In 2008, Americans voted in record numbers, with millions submitting early ballots and others standing in lines that snaked around the block—sometimes in pouring rain. Fast-forward to 2010. Voter turnout for the recent mid-term primaries was the lowest of any mid-term primary season in U.S. history, with the exception of 2006. Young voters were the most disaffected. Voter turnout among 18- to 20-year-olds was down a full 60%.
So why have American youth become disengaged from politics? They may have put Obama into office, but since 2008 the Obama administration has given them little or no reason to stay engaged. There has been no youth agenda and no other palpable change—at least not on a scale that would appeal to gen Ys. When your time, effort and involvement lead to little change or practical outcome, why bother? Why vote if it makes no difference?
The same principle applies to members of capital accumulation plans (CAPs). After the unprecedented downturn in 2008, many members felt a profound loss of control over their personal finances. As a result, member engagement, which was never high to start with, took a dramatic turn for the worse. This disengagement comes across loud and clear in Benefits Canada’s fifth annual Survey of CAP Members. In 2010, only 35% of CAP members bothered to review their statements—a drop of more than 50% since 2008. And the number of members with a formal financial plan fell to 26%—down from 46% in 2007.
Conventional wisdom suggests that shifting responsibility to members makes a lot of sense—more responsibility, more engagement. This was a key impetus for the introduction of CAPs in the ’90s. But what happens if responsibility is handed over at a time when members feel they have little influence over their own destiny?
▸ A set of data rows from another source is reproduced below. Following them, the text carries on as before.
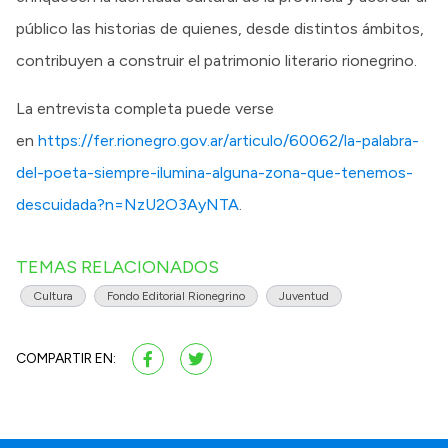
público las historias de quienes, desde distintos ámbitos,
contribuyen a construir el patrimonio literario rionegrino.
La entrevista completa puede verse
en
https://fer.rionegro.gov.ar/articulo/60062/la-palabra-
del-poeta-siempre-ilumina-alguna-zona-que-tenemos-
descuidada?n=NzU2O3AyNTA
.
TEMAS RELACIONADOS
Cultura
Fondo Editorial Rionegrino
Juventud
COMPARTIR EN: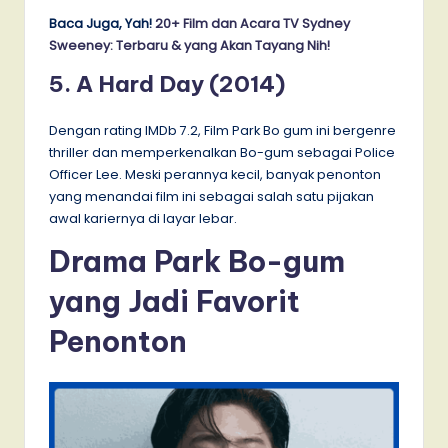
Baca Juga, Yah!
20+ Film dan Acara TV Sydney
Sweeney: Terbaru & yang Akan Tayang Nih!
5. A Hard Day (2014)
Dengan rating IMDb 7.2, Film Park Bo gum ini bergenre
thriller dan memperkenalkan Bo-gum sebagai Police
Officer Lee. Meski perannya kecil, banyak penonton
yang menandai film ini sebagai salah satu pijakan
awal kariernya di layar lebar.
Drama Park Bo-gum
yang Jadi Favorit
Penonton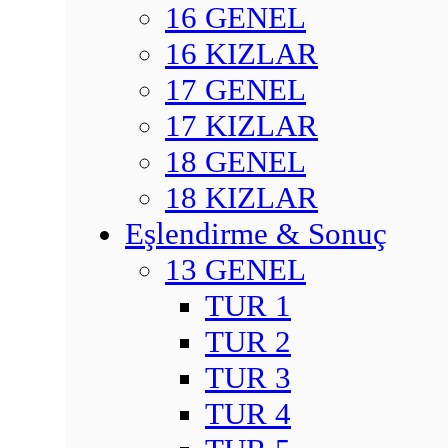
16 GENEL
16 KIZLAR
17 GENEL
17 KIZLAR
18 GENEL
18 KIZLAR
Eşlendirme & Sonuç
13 GENEL
TUR 1
TUR 2
TUR 3
TUR 4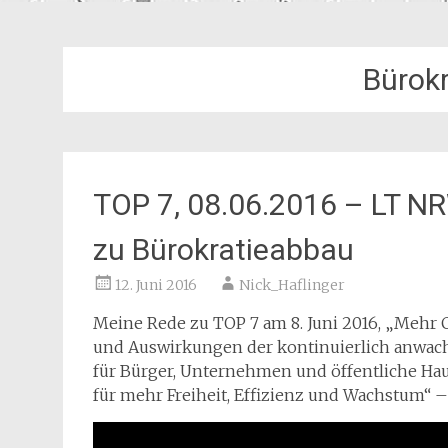
Bürok
TOP 7, 08.06.2016 – LT N
zu Bürokratieabbau
12. Juni 2016
Nick_Haflinger
Meine Rede zu TOP 7 am 8. Juni 2016, „Mehr C
und Auswirkungen der kontinuierlich anwac
für Bürger, Unternehmen und öffentliche Ha
für mehr Freiheit, Effizienz und Wachstum“ –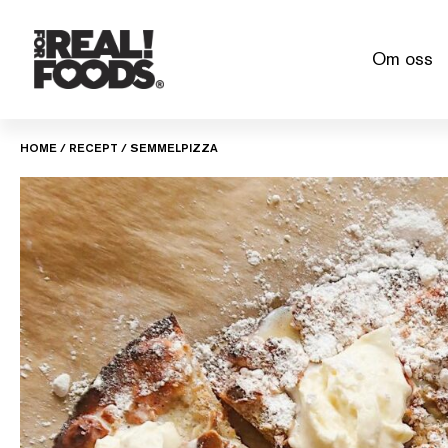
Skip
to
Om oss
content
HOME
/
RECEPT
/
SEMMELPIZZA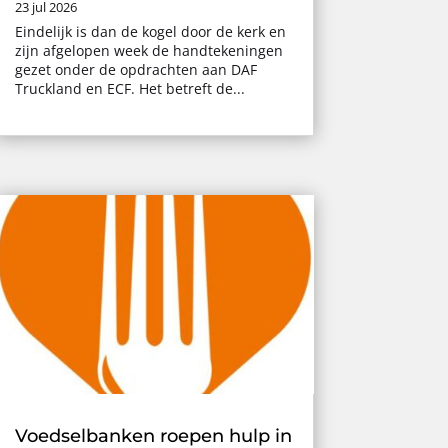
23 jul 2026
Eindelijk is dan de kogel door de kerk en
zijn afgelopen week de handtekeningen
gezet onder de opdrachten aan DAF
Truckland en ECF. Het betreft de...
Voedselbanken roepen hulp in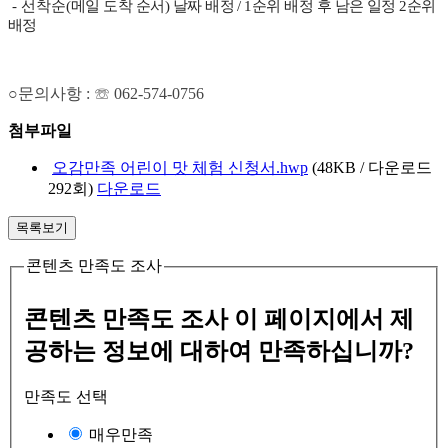
- 선착순(
메일 도착 순서) 날짜 배정 /
1
순위 배정 후 남은 일정
2
순위
배정
○
문의사항
:
☏
062-574-0756
첨부파일
오감만족 어린이 맛 체험 신청서.hwp
(48KB / 다운로드
292회)
다운로드
목록보기
콘텐츠 만족도 조사
콘텐츠 만족도 조사
이 페이지에서 제
공하는 정보에 대하여 만족하십니까?
만족도 선택
매우만족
It’s hard to find the motivation needed to choose and monitor your investment options when a new economic calamity (such as the European debt crisis) could suddenly yank the rug right out from under you.
So where does this leave plan sponsors? Do you continue to lob communications missives at your members in the hope that something will stick while you wait for them to regain confidence in investment markets and their own investment abilities?
Clearly, there’s a huge potential for spinning your wheels—and wasting a whole lot of time and money. But that doesn’t mean you should give up trying to engage members. You just need to be smarter about it.
Here are three steps you can take to help get your members back into the game:
1. Help them understand what they can control. Taking full advantage of employer matching, for example, will provide an immediate (and hefty) return on their investment. Diversifying their holdings will help reduce risk.
2. Focus on the long-term consequences of inaction. For example, show members how much they’re leaving on the table if they don’t take advantage of employer matching and the impact this might have on their future financial security.
3. Mine and manage your data. Send out short, targeted, action-oriented messages addressing specific behaviours (such as failure to make an active investment choice), opportunities (such as redirecting pre-tax bonuses) and age- or service-related milestones.
Plan sponsors can’t afford to wait for members to regain their confidence. You need to help your members adapt to the new realities now.